TIGA KEADAAN, DI MANAKAH KITA BERADA?

Jika kita perhatikan, di setiap helaan nafas ini kita tak lepas dari tiga keadaan. Dalam ketaatan (ibadah), atau perkara mubah atau maksiat. Keadaan pertama adalah tujuan sebenarnya hidup kita, bagaimana kita bisa menjadikan semua langkah kaki, gerak gerik dan seluruh bagian dari cerita perjalanan hidup kita menjadi sebuah ibadah yang berpahala. Itulah harapan dan do’a kita. Bukankah Allah berfirman:

قُلْ إِنَّ صَلَاتِي وَنُسُكِي وَمَحْيَايَ وَمَمَاتِي لِلَّهِ رَبِّ الْعَالَمِينَ

Katakanlah: sesungguhnya shalatku, ibadatku, hidupku dan matiku hanyalah untuk Allah, Tuhan semesta alam. (QS. Al An’am: 162)

Namun, jika kita tak mampu menjadikan semua hidup kita menjadi ibadah maka hendaknya kita berhenti dan pada perbuatan yang mubah, yaitu kita tidak berpahala dan tidak juga berdosa. Jangan sampai lewat dari batas itu.

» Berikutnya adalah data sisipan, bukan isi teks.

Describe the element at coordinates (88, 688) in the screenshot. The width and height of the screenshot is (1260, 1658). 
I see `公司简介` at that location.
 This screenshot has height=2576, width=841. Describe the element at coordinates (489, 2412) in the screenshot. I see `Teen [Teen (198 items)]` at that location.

Memang akan datang dimana saatnya kita merasa futur tidak semangat dalam kebaikan, tapi ingat jangan sampai bermaksiat. Rasulullah shallallahu alaihi wasallam bersabda:

لِكُلِّ عَمَلٍ شِرَّةٌ وَلِكُلِّ شِرَّةٍ فَتْرَةٌ فَمَنْ كَانَتْ فَتْرَتُهُ إِلَى سُنَّتِي فَقَدْ أَفْلَحَ وَمَنْ كَانَتْ إِلَى غَيْرِ ذَلِكَ فَقَدْ هَلَكَ

“Setiap amal perbuatan memiliki masa semangat dan setiap semangat memiliki masa futur (kurang semangat). Barang siapa yang masa futurnya menuju sunnahku maka ia telah berjalan di atas petunjuk. Dan barang siapa yang masa futurnya kepada selain sunnahku maka ia telah binasa.” (HR. Ahmad, Shahih at-Targhib wat Tarhib: 56)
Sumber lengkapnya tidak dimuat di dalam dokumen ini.